▶ **EXERCISE INSTRUCTIONS**
Find the lines below in which the string "быть" occurs. Copy each one.

(Transcribed page contents)
───

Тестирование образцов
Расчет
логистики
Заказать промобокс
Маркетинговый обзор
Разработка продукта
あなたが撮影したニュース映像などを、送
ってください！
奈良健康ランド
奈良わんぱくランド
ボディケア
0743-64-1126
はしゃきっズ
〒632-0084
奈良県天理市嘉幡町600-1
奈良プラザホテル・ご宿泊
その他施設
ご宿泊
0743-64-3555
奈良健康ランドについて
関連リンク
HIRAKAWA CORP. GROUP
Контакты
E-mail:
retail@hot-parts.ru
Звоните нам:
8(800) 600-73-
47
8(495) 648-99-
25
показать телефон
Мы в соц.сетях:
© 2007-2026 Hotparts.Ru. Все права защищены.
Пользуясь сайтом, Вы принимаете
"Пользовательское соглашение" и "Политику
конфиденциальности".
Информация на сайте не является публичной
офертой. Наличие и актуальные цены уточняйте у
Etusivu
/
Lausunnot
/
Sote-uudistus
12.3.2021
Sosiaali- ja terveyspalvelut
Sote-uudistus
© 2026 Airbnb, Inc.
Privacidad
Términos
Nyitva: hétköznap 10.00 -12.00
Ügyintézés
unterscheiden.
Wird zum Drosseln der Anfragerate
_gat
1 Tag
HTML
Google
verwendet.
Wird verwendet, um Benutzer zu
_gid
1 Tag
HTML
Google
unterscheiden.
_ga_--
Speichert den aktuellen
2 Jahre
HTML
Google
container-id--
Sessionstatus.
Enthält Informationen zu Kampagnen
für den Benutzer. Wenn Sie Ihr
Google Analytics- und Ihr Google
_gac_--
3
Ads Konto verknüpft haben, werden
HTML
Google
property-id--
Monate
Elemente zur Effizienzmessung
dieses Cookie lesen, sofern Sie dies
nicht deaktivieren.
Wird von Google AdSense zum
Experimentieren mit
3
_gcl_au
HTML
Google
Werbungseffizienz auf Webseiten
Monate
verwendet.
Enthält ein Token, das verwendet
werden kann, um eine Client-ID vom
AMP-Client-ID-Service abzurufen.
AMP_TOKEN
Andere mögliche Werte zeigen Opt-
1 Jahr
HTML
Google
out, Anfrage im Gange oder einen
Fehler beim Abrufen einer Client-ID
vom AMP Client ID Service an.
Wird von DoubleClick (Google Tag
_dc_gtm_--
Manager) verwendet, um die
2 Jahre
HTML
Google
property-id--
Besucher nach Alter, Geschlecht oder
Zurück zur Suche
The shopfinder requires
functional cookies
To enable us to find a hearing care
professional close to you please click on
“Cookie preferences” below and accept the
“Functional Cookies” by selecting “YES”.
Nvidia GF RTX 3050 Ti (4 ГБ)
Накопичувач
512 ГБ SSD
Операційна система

───

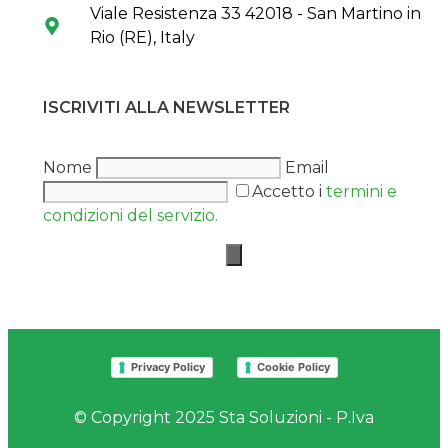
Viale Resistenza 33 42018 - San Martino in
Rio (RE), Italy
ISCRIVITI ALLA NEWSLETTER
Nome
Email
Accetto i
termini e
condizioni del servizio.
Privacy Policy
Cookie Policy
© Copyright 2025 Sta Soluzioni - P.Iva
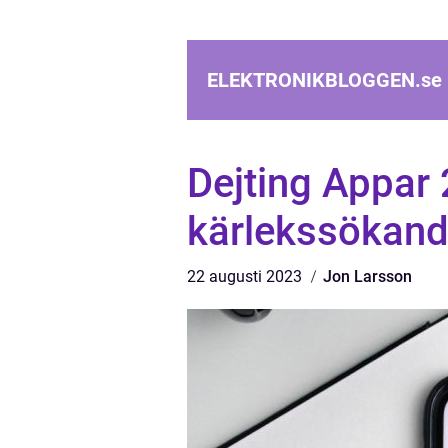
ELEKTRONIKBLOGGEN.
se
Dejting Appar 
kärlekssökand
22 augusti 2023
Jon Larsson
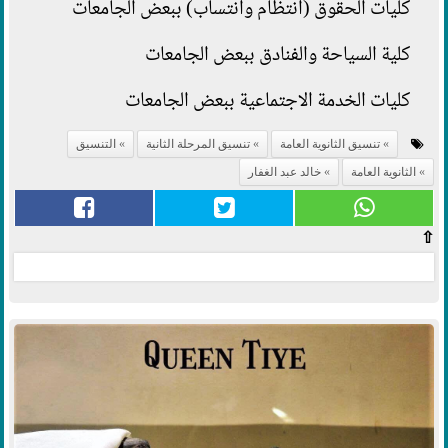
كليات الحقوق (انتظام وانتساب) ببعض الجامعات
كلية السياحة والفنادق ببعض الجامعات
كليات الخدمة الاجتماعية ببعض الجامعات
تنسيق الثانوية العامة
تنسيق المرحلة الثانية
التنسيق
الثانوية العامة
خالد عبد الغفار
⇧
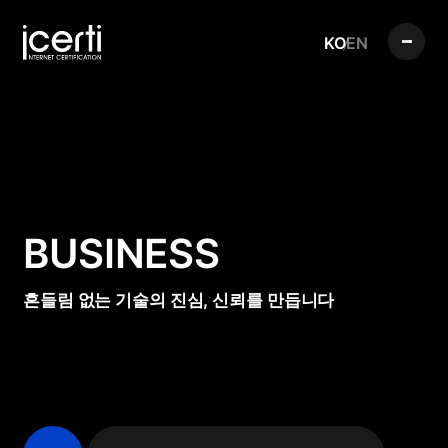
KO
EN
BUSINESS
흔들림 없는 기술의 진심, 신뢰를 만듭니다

───

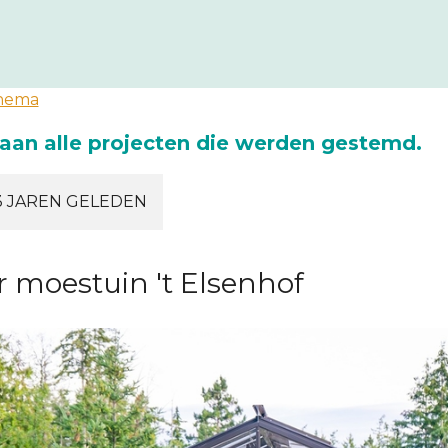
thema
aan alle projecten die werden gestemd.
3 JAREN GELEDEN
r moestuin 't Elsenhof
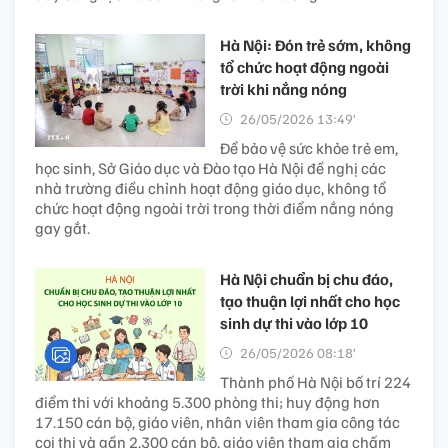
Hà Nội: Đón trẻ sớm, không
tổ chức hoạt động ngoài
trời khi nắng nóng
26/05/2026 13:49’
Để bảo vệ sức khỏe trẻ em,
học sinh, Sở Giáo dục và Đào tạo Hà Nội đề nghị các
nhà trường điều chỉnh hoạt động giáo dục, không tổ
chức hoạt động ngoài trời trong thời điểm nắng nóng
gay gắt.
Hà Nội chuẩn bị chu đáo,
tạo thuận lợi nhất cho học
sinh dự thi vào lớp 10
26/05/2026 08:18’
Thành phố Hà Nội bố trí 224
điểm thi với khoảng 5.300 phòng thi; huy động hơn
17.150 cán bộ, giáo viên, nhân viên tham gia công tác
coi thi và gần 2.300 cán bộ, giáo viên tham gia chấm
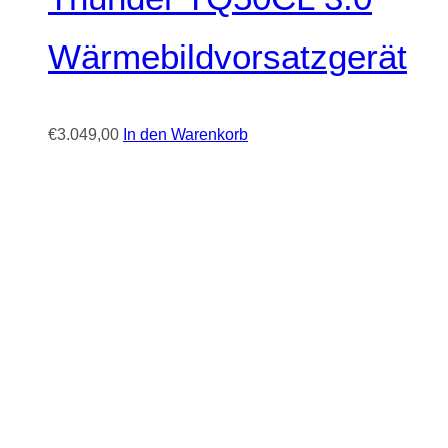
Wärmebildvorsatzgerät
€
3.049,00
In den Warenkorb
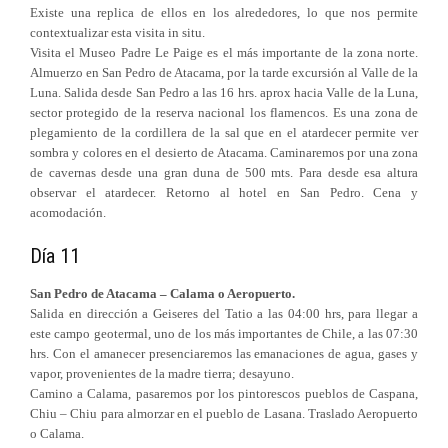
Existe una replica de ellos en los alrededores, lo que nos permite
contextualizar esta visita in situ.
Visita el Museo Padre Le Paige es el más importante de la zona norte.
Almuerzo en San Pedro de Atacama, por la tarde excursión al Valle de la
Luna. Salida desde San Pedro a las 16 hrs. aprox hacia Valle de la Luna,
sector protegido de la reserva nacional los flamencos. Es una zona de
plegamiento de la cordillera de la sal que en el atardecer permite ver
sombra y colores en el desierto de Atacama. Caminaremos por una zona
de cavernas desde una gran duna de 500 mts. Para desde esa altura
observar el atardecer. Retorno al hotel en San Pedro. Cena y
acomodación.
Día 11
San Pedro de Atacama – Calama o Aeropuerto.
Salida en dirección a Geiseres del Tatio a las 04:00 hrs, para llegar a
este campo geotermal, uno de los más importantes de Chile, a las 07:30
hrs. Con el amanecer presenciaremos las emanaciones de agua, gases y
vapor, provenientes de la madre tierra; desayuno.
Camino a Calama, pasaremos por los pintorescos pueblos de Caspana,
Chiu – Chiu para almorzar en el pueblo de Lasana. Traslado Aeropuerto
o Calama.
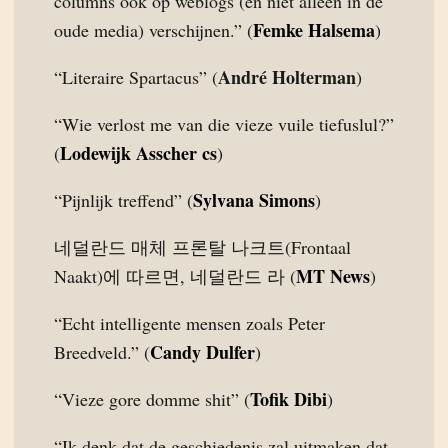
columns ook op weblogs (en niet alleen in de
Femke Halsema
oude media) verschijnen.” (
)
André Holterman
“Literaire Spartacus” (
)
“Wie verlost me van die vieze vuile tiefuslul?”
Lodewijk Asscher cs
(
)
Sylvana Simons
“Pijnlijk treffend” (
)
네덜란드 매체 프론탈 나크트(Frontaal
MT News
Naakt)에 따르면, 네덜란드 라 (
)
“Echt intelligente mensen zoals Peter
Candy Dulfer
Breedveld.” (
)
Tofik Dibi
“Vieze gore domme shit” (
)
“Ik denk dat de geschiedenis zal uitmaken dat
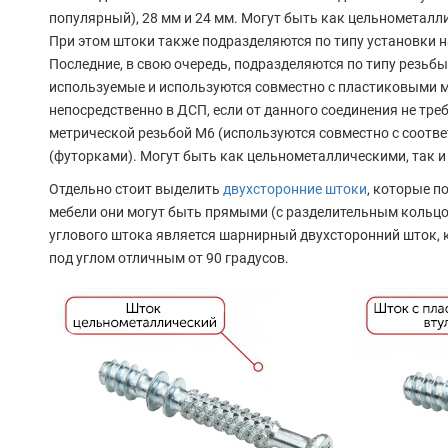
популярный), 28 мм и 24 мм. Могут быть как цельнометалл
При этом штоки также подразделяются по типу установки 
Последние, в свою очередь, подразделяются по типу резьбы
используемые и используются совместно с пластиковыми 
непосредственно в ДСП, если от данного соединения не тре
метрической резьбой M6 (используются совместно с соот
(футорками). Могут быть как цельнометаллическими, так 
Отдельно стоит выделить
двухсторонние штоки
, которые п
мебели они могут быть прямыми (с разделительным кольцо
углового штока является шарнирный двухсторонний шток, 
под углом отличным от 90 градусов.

───

▶ **ANSWER FOR THE TASK**
популярный), 28 мм и 24 мм. Могут быть как цельнометалл
(футорками). Могут быть как цельнометаллическими, так 
мебели они могут быть прямыми (с разделительным кольцо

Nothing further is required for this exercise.